*PROBLEM DESCRIPTION:* Output exactly the lines that run from the top of the entries to the line holding "Non, il rehausse simplement l’effet frais", including both of those lines.

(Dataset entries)
=======
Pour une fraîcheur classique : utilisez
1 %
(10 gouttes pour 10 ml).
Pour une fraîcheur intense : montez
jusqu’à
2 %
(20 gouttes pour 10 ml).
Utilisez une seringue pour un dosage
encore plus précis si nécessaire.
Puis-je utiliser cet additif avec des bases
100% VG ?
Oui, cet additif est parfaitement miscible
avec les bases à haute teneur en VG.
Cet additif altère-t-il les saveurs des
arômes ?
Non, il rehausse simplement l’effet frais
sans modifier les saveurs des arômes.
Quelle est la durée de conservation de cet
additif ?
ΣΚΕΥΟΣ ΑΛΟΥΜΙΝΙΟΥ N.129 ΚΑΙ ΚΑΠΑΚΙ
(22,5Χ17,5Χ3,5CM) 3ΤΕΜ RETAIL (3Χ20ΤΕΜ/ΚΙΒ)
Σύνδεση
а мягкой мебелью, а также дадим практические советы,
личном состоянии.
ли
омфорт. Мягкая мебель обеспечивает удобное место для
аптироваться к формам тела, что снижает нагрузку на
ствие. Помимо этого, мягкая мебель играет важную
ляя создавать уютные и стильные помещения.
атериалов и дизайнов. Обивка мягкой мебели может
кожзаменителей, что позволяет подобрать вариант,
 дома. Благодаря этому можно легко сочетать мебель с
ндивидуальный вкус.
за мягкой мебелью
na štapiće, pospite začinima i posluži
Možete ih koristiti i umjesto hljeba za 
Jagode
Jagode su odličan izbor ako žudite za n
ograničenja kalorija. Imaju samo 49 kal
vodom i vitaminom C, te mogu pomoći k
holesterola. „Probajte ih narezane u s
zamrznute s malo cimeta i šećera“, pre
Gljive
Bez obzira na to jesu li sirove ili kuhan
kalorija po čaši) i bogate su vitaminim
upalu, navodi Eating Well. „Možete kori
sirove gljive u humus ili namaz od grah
=======
*ANSWER TO THIS PROBLEM:*
Pour une fraîcheur classique : utilisez
1 %
(10 gouttes pour 10 ml).
Pour une fraîcheur intense : montez
jusqu’à
2 %
(20 gouttes pour 10 ml).
Utilisez une seringue pour un dosage
encore plus précis si nécessaire.
Puis-je utiliser cet additif avec des bases
100% VG ?
Oui, cet additif est parfaitement miscible
avec les bases à haute teneur en VG.
Cet additif altère-t-il les saveurs des
arômes ?
Non, il rehausse simplement l’effet frais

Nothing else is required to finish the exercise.